As Stephen Ornes pointed out at the beginning of the month, April is both Mathematics Awareness Month and National Poetry Month, so logically we should be reading mathematical poetry. "Unit of Measure" by Sandra Beasley is a perfect poem for this purpose. This year's Mathematics Awareness Month theme is "mathematics, magic, and mystery." How could a poem that proposes the capybara as a universal ruler not be magical? How could the fishiness of the capybara not be mysterious?
"Unit of Measure" by Sandra Beasley, from I Was the Jukebox (W.W. Norton & Company)
All can be measured by the standard of the capybara.
Everyone is lesser than or greater than the capybara.
Everything is taller or shorter than the capybara.
Everything is mistaken for a Brazilian dance craze
more or less frequently than the capybara.
Everyone eats greater or fewer watermelons
than the capybara. Everyone eats more or less bark.
Everyone barks more than or less than the capybara,
who also whistles, clicks, grunts, and emits what is known
as his alarm squeal. Everyone is more or less alarmed
than a capybara, who—because his back legs
are longer than his front legs—feels like
he is going downhill at all times.
Everyone is more or less a master of grasses
than the capybara. Or going by the scientific name,
more or less Hydrochoerus hydrochaeris—
or, going by the Greek translation, more or less
water hog. Everyone is more or less
of a fish than the capybara, defined as the outermost realm
of fishdom by the 16th-century Catholic Church.
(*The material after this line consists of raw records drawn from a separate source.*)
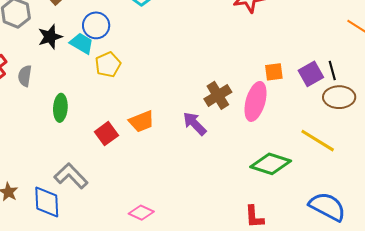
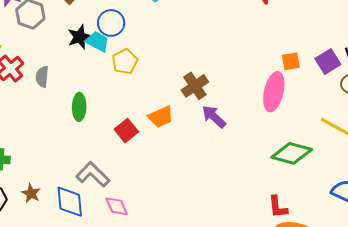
black star: (50, 37) -> (80, 37), moved
brown cross: (218, 95) -> (195, 86), moved
pink diamond: (141, 213) -> (117, 206), moved, turned 45

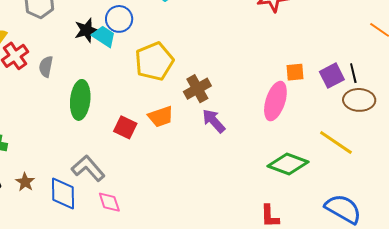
yellow pentagon: (125, 61) -> (154, 61), moved, size x1.5
green ellipse: (79, 107) -> (80, 100), size x1.4
red square: (126, 131) -> (125, 127), turned -30

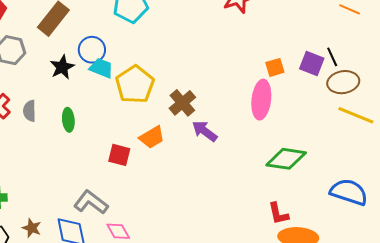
cyan trapezoid: (104, 36) -> (101, 68), moved
purple square: (332, 76) -> (312, 64), turned -30
green ellipse: (80, 100) -> (68, 120), moved, size x0.6
yellow line: (336, 143) -> (356, 115), moved

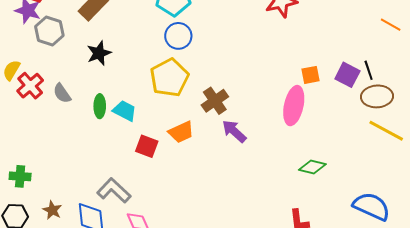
blue circle: (92, 50) -> (178, 36), moved
cyan trapezoid: (101, 68) -> (125, 111), moved
gray semicircle: (30, 111) -> (62, 93), turned -40
green diamond: (286, 159) -> (312, 167), size x0.7

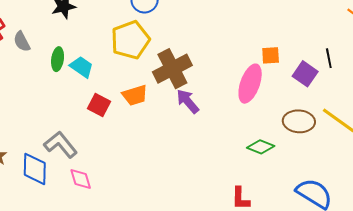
purple square: (347, 75) -> (305, 74), moved
brown ellipse: (377, 96) -> (299, 121), moved
brown cross: (215, 101) -> (172, 69), size x1.4

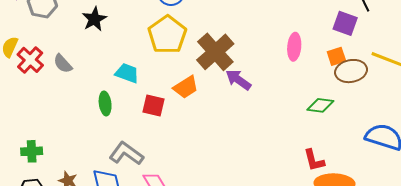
orange square: (271, 55) -> (336, 56), moved
green ellipse: (58, 59) -> (105, 103), moved
pink ellipse: (250, 84) -> (294, 47), size x0.7

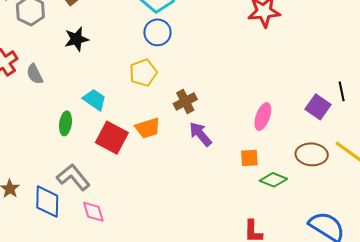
yellow pentagon: (167, 35) -> (143, 73), size x0.7
brown cross: (215, 52) -> (185, 101), size x0.6
orange square: (336, 56) -> (249, 158), moved
red square: (154, 106) -> (112, 138), size x1.4

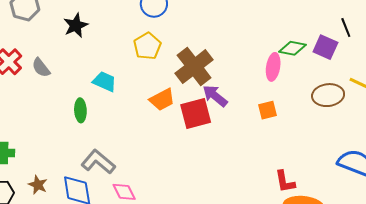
brown cross: (185, 101) -> (194, 67), size x1.6
red square: (112, 138) -> (196, 114), moved, turned -32
green diamond: (273, 180) -> (292, 48), moved

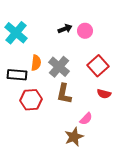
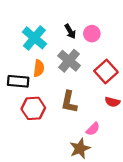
black arrow: (65, 29) -> (70, 31), turned 80
cyan cross: (16, 33) -> (34, 38), moved
gray cross: (59, 67) -> (69, 61), moved

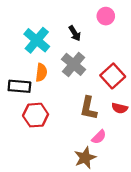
pink circle: (92, 34) -> (106, 16), moved
brown L-shape: (69, 102) -> (89, 108), moved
Everyone is eaten more or less often for Lent than
the capybara. Shredded, spiced, and served over plantains,
everything tastes more or less like pork
than the capybara. Before you decide that you are
greater than or lesser than a capybara, consider
that while the Brazilian capybara breeds only once a year,
the Venezuelan variety mates continuously.
Consider the last time you mated continuously.
Consider the year of your childhood when you had
exactly as many teeth as the capybara—
twenty—and all yours fell out, and all his
kept growing. Consider how his skin stretches
in only one direction. Accept that you are stretchier
than the capybara. Accept that you have foolishly
distributed your eyes, ears, and nostrils
all over your face. Accept that now you will never be able
to sleep underwater. Accept that the fish
will never gather to your capybara body offering
their soft, finned love. One of us, they say, one of us,
but they will not say it to you.
You can listen to Sandra Beasley reading the poem at the Poetry Foundation website. While introducing the poem, she assures us that all of the capybara trivia in it is true. Even the Catholic Church fish thing. (Jason Goldman, another Scientific American blogger, wrote about that last year.)
My favorite math poetry source is JoAnne Growney's blog Poetry with Mathematics, which I wrote about for the American Mathematical Society Blog on Math Blogs. Last January I wrote a post on this blog featuring Sandra DeLozier Coleman's poem about groups. And just last month I wrote about how T.S. Eliot was helping me think about math. After you have measured yourself against the capybara (and, I presume, found yourself wanting), I hope you will find some other mathematical poems to enjoy.